(Exercise inputs begins)
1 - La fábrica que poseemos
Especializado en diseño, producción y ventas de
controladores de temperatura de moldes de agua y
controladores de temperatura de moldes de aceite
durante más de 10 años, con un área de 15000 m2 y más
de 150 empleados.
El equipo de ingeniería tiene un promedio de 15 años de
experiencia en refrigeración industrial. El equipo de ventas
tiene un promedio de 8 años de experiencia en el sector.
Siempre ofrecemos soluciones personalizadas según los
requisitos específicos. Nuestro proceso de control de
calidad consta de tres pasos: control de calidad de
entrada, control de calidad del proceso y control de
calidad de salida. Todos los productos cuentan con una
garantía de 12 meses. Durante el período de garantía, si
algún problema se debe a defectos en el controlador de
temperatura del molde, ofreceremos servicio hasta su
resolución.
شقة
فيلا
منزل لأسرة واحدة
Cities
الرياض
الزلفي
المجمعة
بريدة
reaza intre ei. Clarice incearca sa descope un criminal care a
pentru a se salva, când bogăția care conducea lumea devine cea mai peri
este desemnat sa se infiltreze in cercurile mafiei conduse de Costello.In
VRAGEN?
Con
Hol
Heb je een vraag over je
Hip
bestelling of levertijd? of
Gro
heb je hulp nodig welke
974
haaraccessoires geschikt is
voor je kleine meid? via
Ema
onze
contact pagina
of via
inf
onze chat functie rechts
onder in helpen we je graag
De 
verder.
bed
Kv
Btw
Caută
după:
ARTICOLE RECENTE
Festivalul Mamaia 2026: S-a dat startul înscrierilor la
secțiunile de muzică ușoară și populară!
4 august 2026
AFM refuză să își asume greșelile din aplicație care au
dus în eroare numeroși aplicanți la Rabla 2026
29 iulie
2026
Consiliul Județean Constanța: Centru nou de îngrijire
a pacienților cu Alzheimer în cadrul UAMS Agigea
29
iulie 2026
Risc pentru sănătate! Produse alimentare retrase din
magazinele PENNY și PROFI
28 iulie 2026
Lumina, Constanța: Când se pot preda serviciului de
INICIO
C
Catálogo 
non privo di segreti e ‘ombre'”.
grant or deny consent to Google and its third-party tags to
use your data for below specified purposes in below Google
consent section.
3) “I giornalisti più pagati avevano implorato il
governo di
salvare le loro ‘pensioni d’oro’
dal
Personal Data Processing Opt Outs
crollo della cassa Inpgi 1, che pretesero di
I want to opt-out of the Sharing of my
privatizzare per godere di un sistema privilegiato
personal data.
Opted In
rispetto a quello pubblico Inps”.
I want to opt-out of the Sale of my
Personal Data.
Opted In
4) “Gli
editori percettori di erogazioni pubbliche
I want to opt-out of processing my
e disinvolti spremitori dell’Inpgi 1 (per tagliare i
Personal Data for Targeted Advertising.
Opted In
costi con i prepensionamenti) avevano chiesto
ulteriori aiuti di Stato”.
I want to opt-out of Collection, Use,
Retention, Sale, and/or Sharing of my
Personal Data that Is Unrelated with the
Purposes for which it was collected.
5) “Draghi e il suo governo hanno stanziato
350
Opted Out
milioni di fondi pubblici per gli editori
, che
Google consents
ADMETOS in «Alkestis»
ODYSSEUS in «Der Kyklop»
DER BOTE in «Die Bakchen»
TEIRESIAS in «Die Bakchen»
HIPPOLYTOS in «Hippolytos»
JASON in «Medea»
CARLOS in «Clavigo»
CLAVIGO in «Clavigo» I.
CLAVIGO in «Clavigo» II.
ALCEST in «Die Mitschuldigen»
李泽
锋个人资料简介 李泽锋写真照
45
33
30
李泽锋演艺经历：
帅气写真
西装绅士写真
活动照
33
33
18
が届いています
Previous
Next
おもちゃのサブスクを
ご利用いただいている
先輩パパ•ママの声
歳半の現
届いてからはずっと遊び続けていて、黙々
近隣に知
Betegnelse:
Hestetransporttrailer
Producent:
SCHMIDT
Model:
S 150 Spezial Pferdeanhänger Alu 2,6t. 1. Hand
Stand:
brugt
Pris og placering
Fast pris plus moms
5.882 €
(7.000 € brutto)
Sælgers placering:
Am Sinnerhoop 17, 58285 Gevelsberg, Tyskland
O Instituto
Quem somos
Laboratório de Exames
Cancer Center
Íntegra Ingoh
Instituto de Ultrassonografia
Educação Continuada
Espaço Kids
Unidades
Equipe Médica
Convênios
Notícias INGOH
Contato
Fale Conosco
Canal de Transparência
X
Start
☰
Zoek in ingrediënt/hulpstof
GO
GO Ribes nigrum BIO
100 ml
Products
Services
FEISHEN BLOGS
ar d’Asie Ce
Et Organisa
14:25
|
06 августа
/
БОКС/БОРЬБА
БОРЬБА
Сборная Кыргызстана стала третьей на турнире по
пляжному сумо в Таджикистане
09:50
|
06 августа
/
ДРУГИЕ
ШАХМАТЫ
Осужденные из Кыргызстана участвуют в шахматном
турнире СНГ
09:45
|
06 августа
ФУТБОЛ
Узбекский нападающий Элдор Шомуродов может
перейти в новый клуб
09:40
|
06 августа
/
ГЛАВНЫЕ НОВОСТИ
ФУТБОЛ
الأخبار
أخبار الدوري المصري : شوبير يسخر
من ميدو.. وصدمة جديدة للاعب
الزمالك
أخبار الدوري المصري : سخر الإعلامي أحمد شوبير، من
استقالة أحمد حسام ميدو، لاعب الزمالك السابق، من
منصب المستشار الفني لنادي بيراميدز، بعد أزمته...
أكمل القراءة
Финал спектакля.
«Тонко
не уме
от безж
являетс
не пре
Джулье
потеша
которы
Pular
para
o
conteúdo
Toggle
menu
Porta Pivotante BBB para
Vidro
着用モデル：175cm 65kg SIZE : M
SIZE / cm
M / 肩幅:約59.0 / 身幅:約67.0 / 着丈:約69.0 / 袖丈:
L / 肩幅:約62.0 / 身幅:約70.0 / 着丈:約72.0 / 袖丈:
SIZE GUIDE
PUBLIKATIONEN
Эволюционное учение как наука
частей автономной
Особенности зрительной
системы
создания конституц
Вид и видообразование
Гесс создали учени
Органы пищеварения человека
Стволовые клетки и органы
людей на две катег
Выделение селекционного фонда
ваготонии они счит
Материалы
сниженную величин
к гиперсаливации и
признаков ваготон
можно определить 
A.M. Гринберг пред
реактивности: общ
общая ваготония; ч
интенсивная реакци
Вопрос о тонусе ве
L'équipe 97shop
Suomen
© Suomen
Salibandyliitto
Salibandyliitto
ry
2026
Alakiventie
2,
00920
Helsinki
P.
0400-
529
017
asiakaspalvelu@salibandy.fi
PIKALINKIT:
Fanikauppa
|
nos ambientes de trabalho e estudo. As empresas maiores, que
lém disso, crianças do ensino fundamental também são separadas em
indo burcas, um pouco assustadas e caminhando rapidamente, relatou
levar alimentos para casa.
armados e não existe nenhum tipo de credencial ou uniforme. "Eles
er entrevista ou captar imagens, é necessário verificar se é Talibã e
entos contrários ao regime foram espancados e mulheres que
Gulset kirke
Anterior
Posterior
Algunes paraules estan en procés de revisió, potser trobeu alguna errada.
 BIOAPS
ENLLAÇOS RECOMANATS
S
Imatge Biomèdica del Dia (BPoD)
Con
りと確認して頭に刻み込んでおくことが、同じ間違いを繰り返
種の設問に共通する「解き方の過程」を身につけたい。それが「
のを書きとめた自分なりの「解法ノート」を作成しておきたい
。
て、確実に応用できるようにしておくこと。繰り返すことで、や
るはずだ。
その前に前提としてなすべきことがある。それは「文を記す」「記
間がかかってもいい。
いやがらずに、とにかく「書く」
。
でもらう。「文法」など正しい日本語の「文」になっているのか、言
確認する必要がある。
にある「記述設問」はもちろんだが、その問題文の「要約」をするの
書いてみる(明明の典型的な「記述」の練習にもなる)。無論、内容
(Exercise inputs ends)
Problem: Could you find every line in the records above that contains the word "governo" and copy it?

Answer space:
governo di
5) “Draghi e il suo governo hanno stanziato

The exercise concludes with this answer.